━━ GIVEN INFORMATION

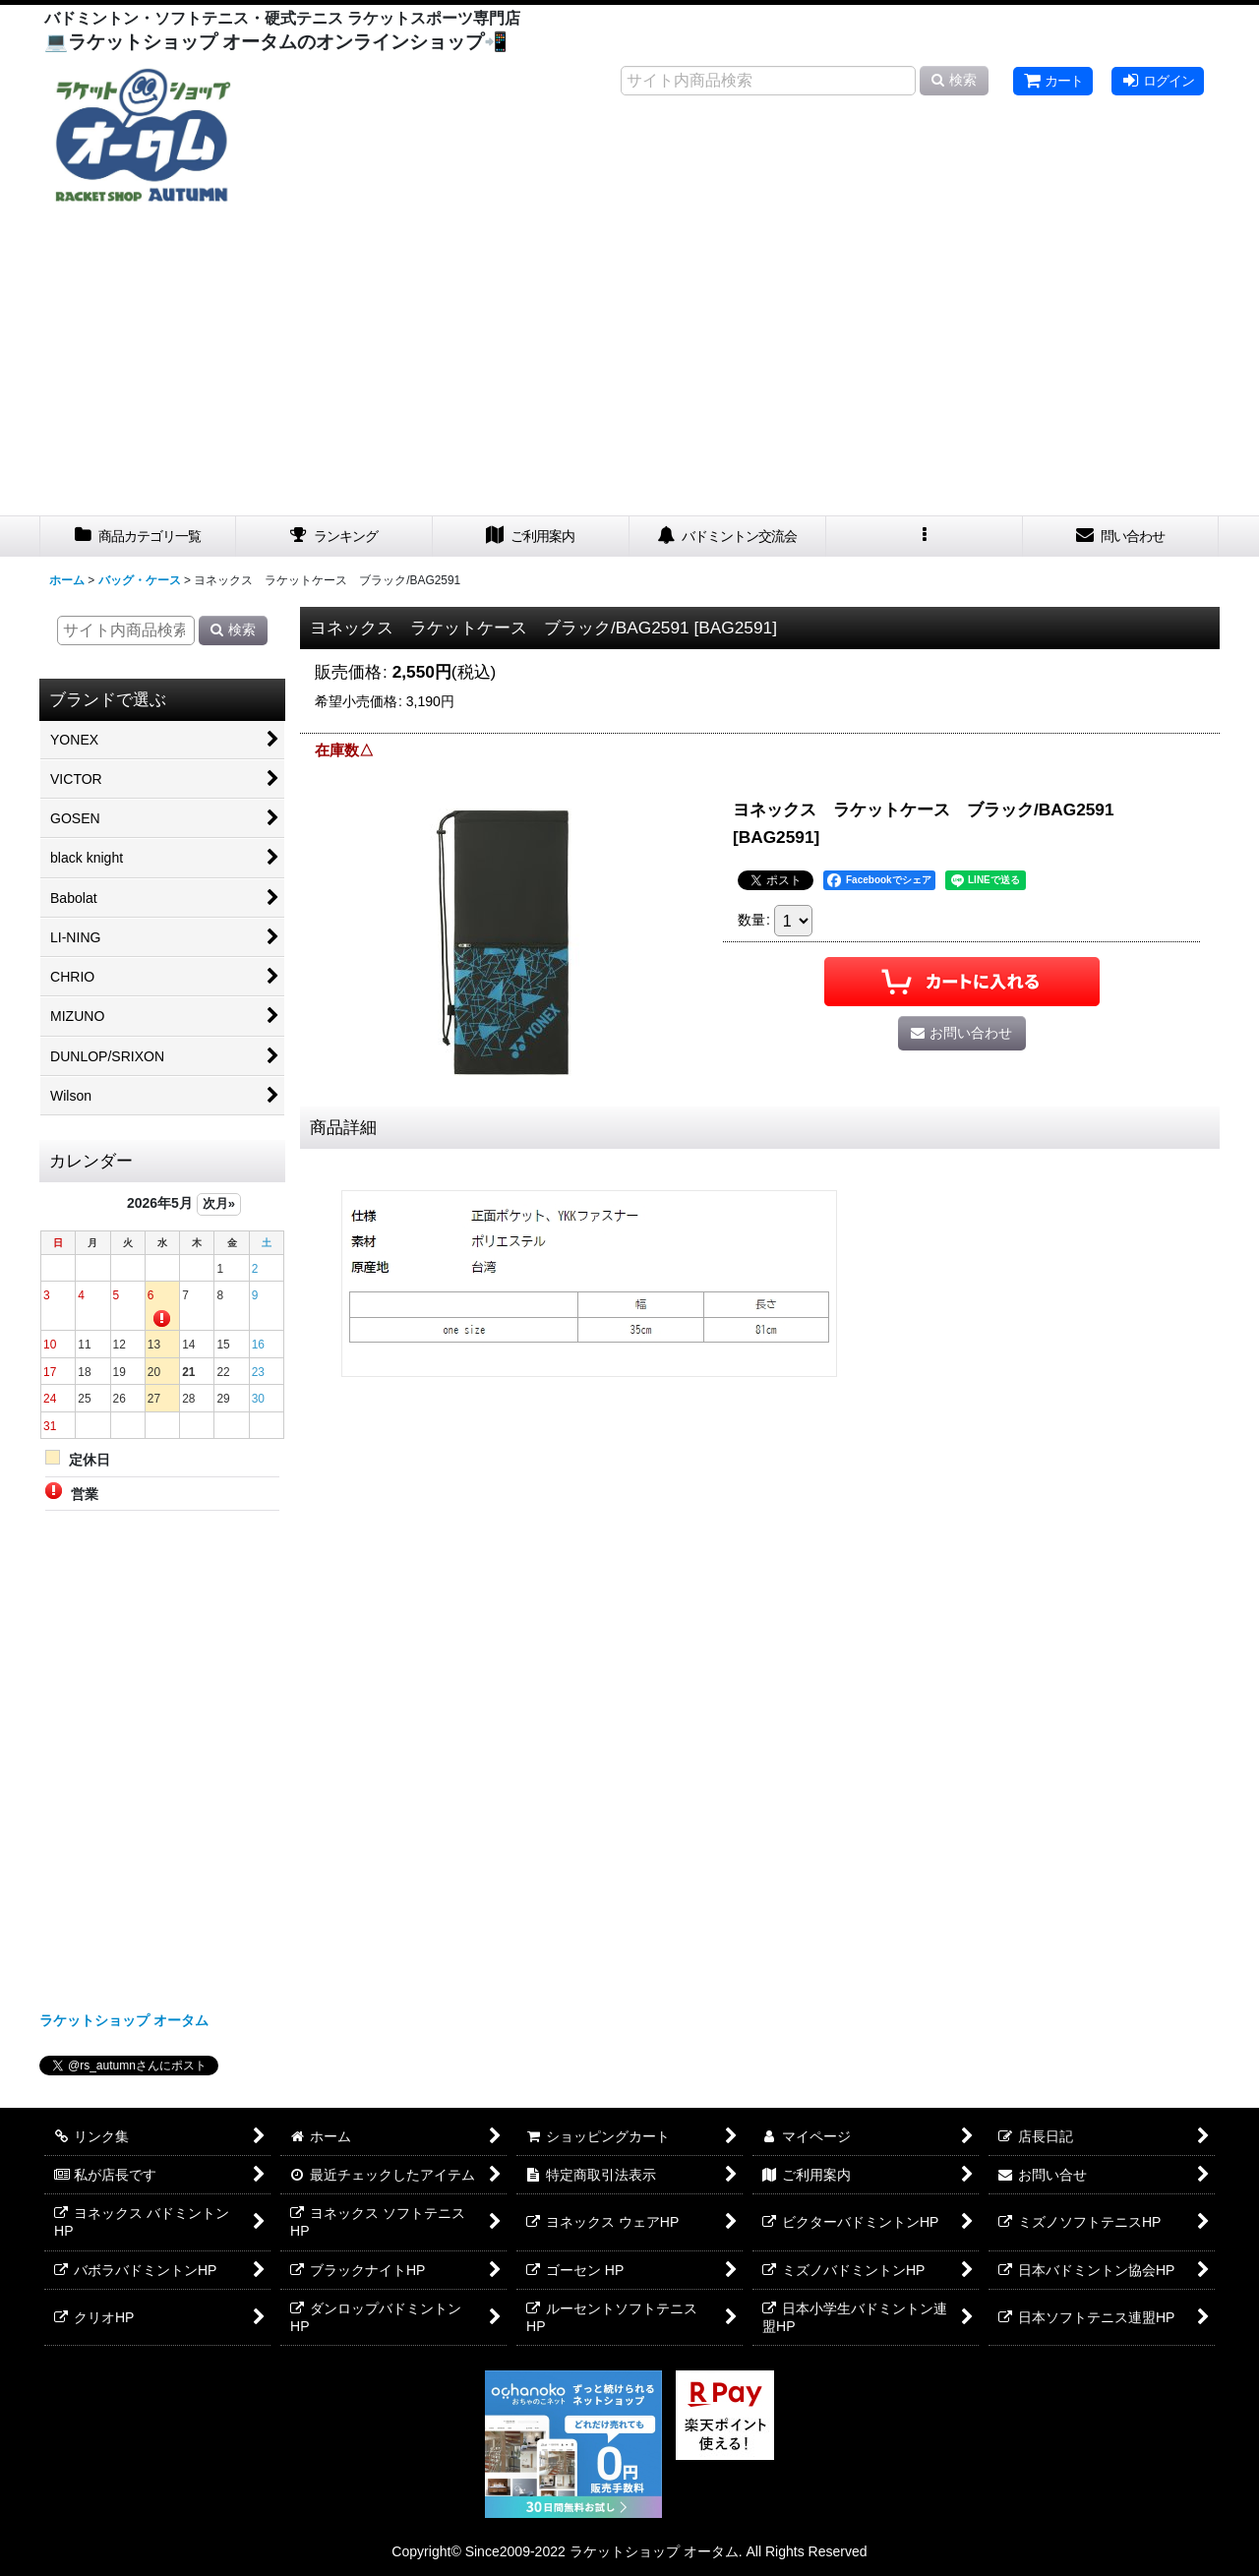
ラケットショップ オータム (124, 2020)
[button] (924, 536)
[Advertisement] (629, 368)
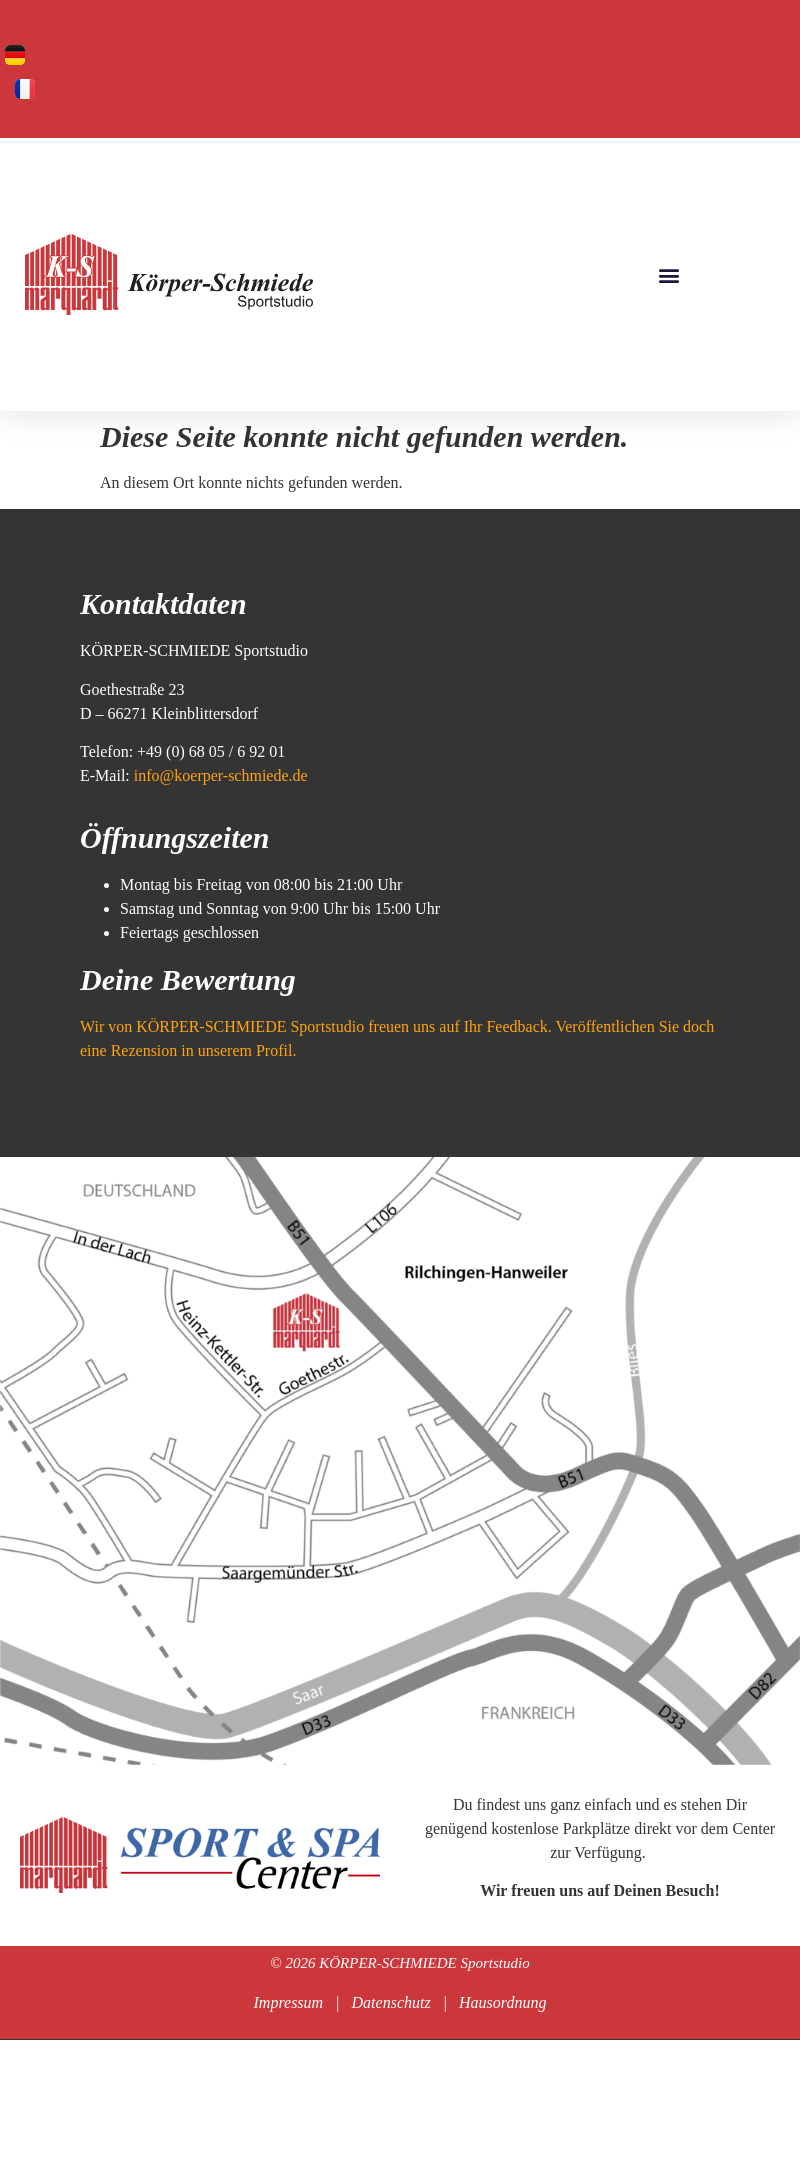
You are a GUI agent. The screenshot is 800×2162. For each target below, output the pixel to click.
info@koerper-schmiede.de (219, 775)
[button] (668, 274)
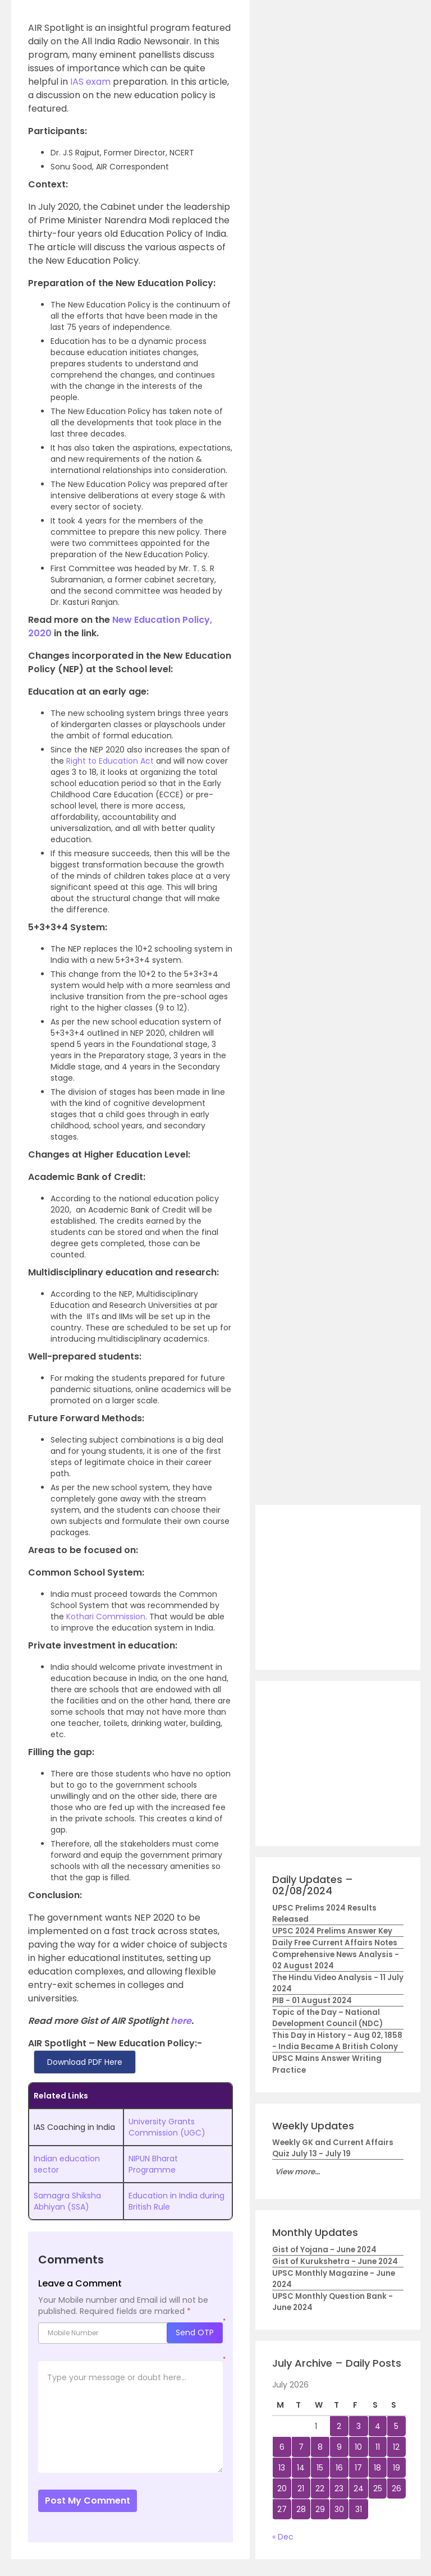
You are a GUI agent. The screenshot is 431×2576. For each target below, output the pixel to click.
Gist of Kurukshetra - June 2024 (335, 2261)
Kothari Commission (105, 1616)
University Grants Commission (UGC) (167, 2127)
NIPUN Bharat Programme (153, 2164)
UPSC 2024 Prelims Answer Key (332, 1931)
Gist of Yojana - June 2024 (324, 2249)
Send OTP (195, 2332)
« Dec (283, 2536)
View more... (297, 2171)
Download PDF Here (84, 2062)
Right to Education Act (110, 760)
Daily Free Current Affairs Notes (334, 1942)
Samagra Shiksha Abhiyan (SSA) (67, 2201)
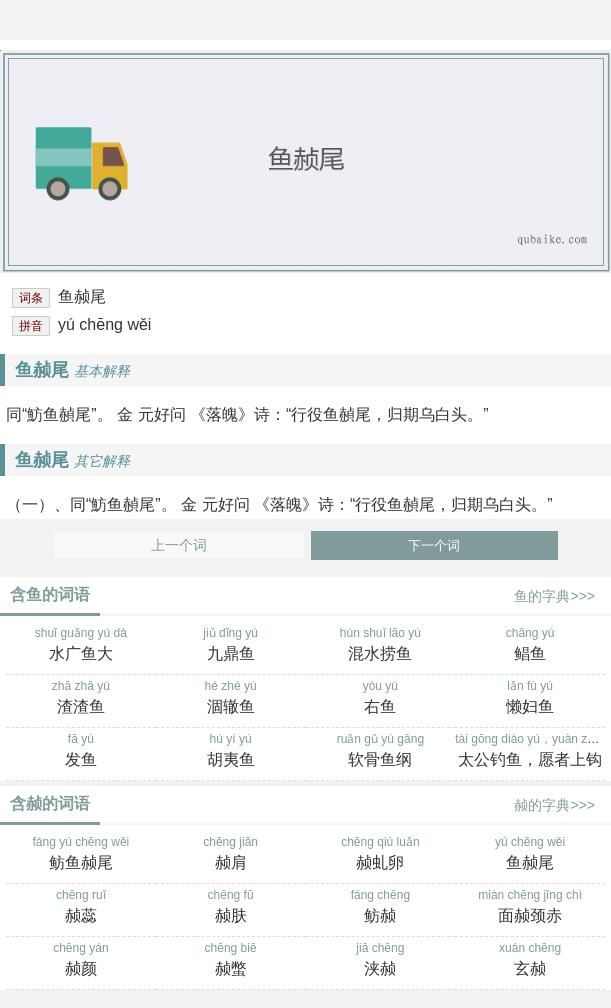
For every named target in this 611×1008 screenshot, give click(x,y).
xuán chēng (530, 961)
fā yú (81, 752)
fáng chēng (381, 908)
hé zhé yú (231, 699)
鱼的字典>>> (554, 596)
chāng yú (530, 646)
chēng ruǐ (81, 908)
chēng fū (231, 908)
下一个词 (434, 545)
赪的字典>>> (554, 805)
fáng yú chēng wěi (81, 855)
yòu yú (381, 699)
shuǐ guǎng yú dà (81, 646)
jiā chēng (381, 961)
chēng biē (231, 961)
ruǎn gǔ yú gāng (381, 752)
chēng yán (81, 961)
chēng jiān (231, 855)
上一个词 (179, 545)
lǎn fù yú (530, 699)
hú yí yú (231, 752)
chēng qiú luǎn (381, 855)
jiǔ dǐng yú (231, 646)
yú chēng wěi (530, 855)
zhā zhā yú (81, 699)
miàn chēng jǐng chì (530, 908)
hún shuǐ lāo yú (381, 646)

━━━━

§ **YOUR INSTRUCTIONS**
Go to the line with "yòu yú (381, 699)" in the entries above and repeat every line from there through the line with "yú chēng wěi (530, 855)", exactly and with no other text.

§ **SOLUTION BELOW**
yòu yú (381, 699)
shuǐ guǎng yú dà (81, 646)
jiā chēng (381, 961)
chēng biē (231, 961)
ruǎn gǔ yú gāng (381, 752)
chēng yán (81, 961)
chēng jiān (231, 855)
上一个词 (179, 545)
lǎn fù yú (530, 699)
hú yí yú (231, 752)
chēng qiú luǎn (381, 855)
jiǔ dǐng yú (231, 646)
yú chēng wěi (530, 855)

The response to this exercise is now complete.